- Location: Carroll County, Virginia
- Nearest city: Galax
- Coordinates: 36°36′2″N 80°48′45″W﻿ / ﻿36.60056°N 80.81250°W
- Area: 1,087 acres (4.40 km^{2})
- Governing body: Virginia Department of Game and Inland Fisheries

= Stewarts Creek Wildlife Management Area =

Protected area of Virginia, United States

Stewarts Creek Wildlife Management Area is a 1087 acre Wildlife Management Area (WMA) in Carroll County, Virginia. It lies along the Blue Ridge Mountains, with terrain that is rugged and steep; its lowest elevation is 1580 ft above sea level, while the highest is at 2955 ft, near the Blue Ridge Parkway.

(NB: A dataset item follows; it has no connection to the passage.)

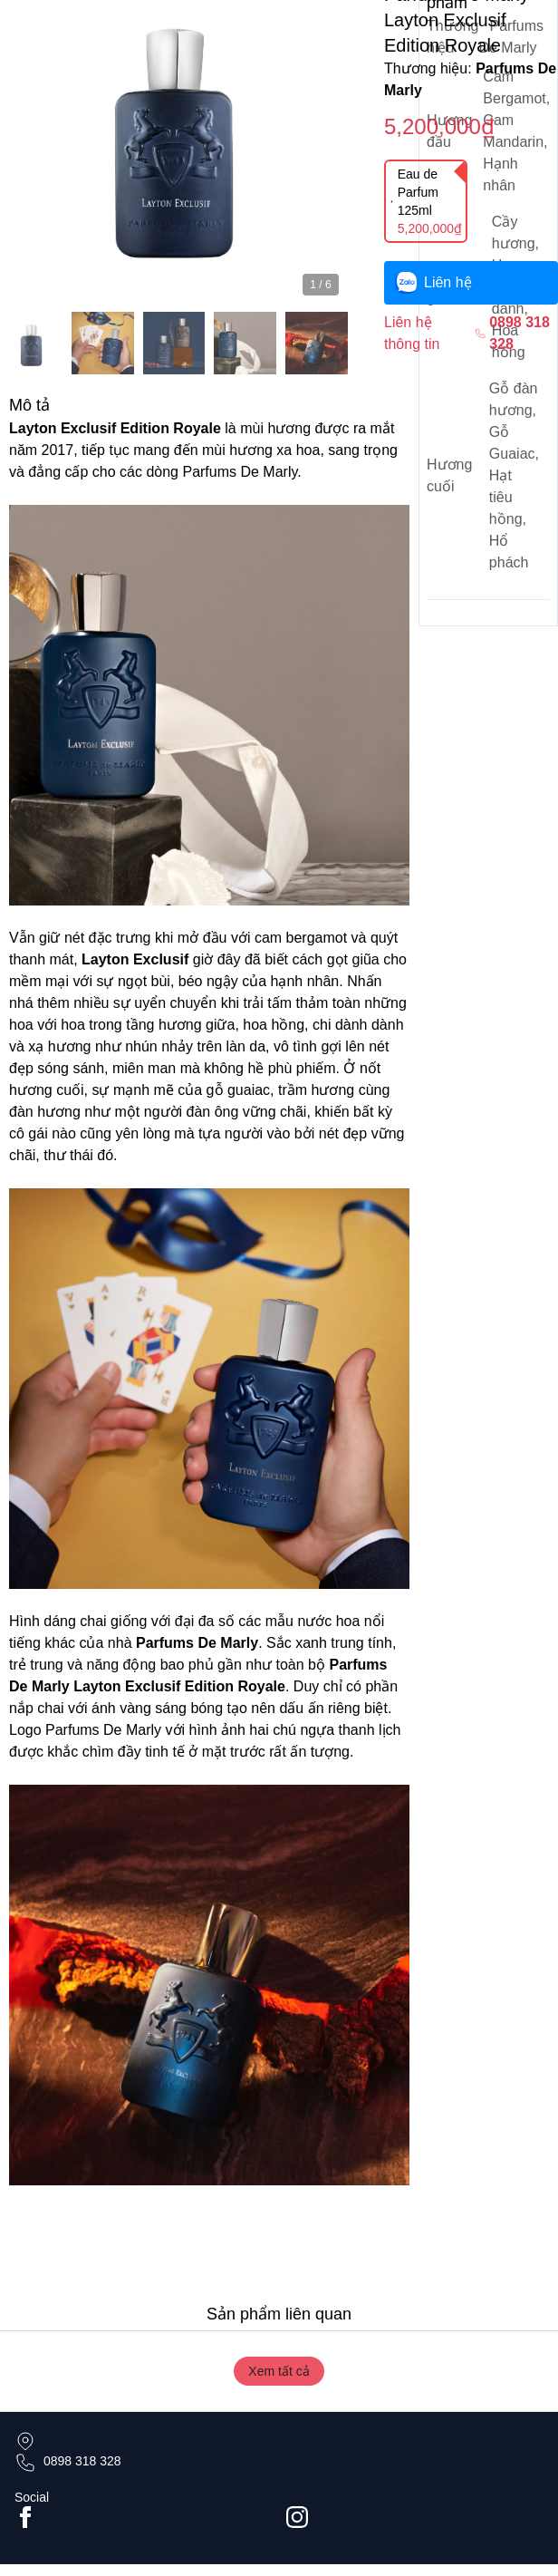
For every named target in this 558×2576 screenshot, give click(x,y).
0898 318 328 (82, 2461)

Five sections of streams totaling 4.8 mi, including the headwaters of both the North and South forks of Stewarts Creek, lie within the area's boundaries; many of these contain populations of brook trout, and are bordered by thickets of rhododendrons. Most of the area is wooded, mainly with tulip poplar, yellow birch, oak, and hickory.

Stewarts Creek WMA is owned and maintained by the Virginia Department of Game and Inland Fisheries. The area is open to the public for hunting, trapping, fishing, hiking, horseback riding, and primitive camping. Access for persons 17 years of age or older requires a valid hunting or fishing permit, or a WMA access permit.